The goods meant to be traded are, in theory, not subject to sanctions because they are considered humanitarian relief in nature. But the U.S. has been ambiguous about whether it will consider companies and banks engaging in such trade with Iran an infraction of its sanctions, and this ambiguity forced the EU to devise this instrument, known as INSTEX, an acronym for Instrument In Support Of Trade Exchanges.
“Europe has made this their core, symbolic initiative in the face of U.S. withdrawal,” said Sahil Shah, the Iran Project Lead with the European Leadership Network, a London-based think tank, in a telephone interview with Courthouse News.
He called this financial mechanism a novel method to bypass U.S. sanctions. But he said European companies will be extremely wary of conducting business through it for fear of running afoul of U.S. sanctions unless strict compliance processes are put in place.
He doubted that this instrument, on its own, will be enough to make Iran feel compelled to remain within the nuclear deal.
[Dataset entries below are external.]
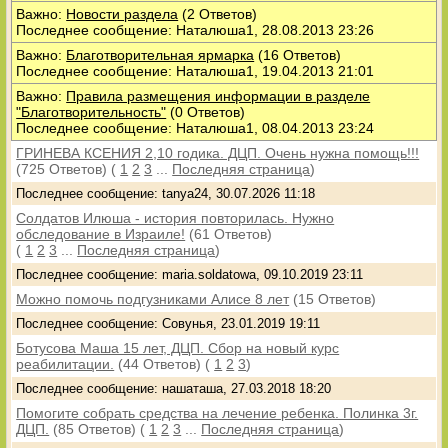
Важно:
Новости раздела
(2 Ответов)
Последнее сообщение: Наталюша1, 28.08.2013 23:26
Важно:
Благотворительная ярмарка
(16 Ответов)
Последнее сообщение: Наталюша1, 19.04.2013 21:01
Важно:
Правила размещения информации в разделе
"Благотворительность"
(0 Ответов)
Последнее сообщение: Наталюша1, 08.04.2013 23:24
ГРИНЕВА КСЕНИЯ 2,10 годика. ДЦП. Очень нужна помощь!!!
(725 Ответов)
(
1
2
3
...
Последняя страница
)
Последнее сообщение: tanya24, 30.07.2026 11:18
Солдатов Илюша - история повторилась. Нужно
обследование в Израиле!
(61 Ответов)
(
1
2
3
...
Последняя страница
)
Последнее сообщение: maria.soldatowa, 09.10.2019 23:11
Можно помочь подгузниками Алисе 8 лет
(15 Ответов)
Последнее сообщение: Совунья, 23.01.2019 19:11
Ботусова Маша 15 лет, ДЦП. Сбор на новый курс
реабилитации.
(44 Ответов)
(
1
2
3
)
Последнее сообщение: нашаташа, 27.03.2018 18:20
Помогите собрать средства на лечение ребенка. Полинка 3г.
ДЦП.
(85 Ответов)
(
1
2
3
...
Последняя страница
)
“It will not be adequate,” he said. He said the Iranian government “can't see it making much of a difference to the multi-faceted economic issues facing Iran, including rising inflation and unemployment.”
He added that Iran is frustrated at how long it has taken Europe to create the mechanism. “It's unfortunate that so much time has been spent on a mechanism that would not have been necessary if the U.S. had given proper guidance,” Shah said.